INSTRUCTIONS FOR THE TASK:
Please filter the data down to the lines that include the word "için" and copy them.

SOURCE RECORDS:
____________________

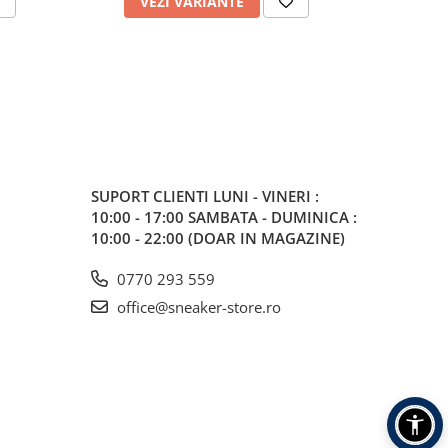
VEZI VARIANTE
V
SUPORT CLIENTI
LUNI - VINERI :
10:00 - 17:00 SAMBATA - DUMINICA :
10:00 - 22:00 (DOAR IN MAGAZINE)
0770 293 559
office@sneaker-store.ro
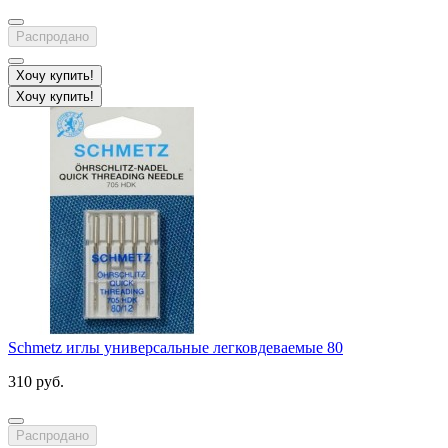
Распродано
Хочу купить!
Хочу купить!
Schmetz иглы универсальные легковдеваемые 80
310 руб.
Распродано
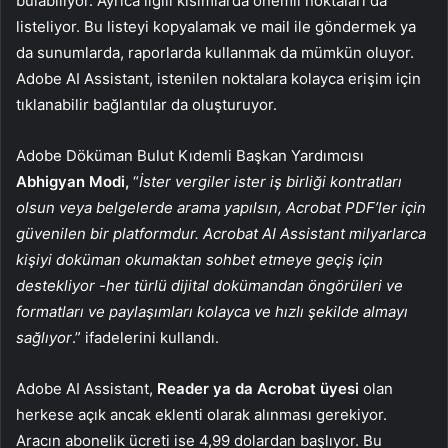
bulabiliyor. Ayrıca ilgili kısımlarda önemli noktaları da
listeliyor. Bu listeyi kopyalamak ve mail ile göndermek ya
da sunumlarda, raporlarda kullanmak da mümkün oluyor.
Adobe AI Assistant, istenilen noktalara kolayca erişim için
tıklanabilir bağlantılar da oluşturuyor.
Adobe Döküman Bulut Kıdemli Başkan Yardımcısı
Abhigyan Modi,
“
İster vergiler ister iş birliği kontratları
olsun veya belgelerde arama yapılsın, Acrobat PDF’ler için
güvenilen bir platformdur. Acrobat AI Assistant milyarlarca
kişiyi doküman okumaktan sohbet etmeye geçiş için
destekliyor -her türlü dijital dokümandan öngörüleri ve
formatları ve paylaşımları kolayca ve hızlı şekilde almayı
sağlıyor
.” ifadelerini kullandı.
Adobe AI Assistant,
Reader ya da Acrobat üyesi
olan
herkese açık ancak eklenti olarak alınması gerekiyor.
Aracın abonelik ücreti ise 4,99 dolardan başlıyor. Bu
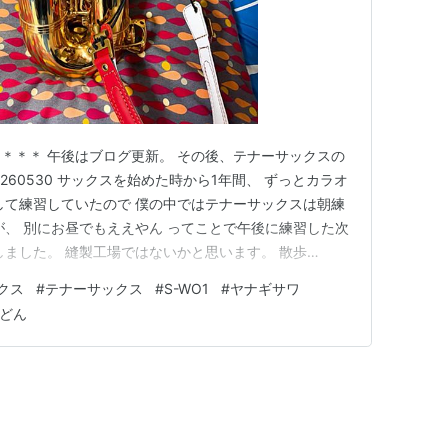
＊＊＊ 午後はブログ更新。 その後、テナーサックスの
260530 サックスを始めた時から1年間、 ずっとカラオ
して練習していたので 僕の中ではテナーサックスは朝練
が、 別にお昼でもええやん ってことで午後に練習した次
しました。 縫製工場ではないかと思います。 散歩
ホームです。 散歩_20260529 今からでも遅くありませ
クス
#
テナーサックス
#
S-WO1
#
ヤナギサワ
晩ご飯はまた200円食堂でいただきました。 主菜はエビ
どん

____________________

THE ANSWER:
Adobe AI Assistant, istenilen noktalara kolayca erişim için
olsun veya belgelerde arama yapılsın, Acrobat PDF’ler için
kişiyi doküman okumaktan sohbet etmeye geçiş için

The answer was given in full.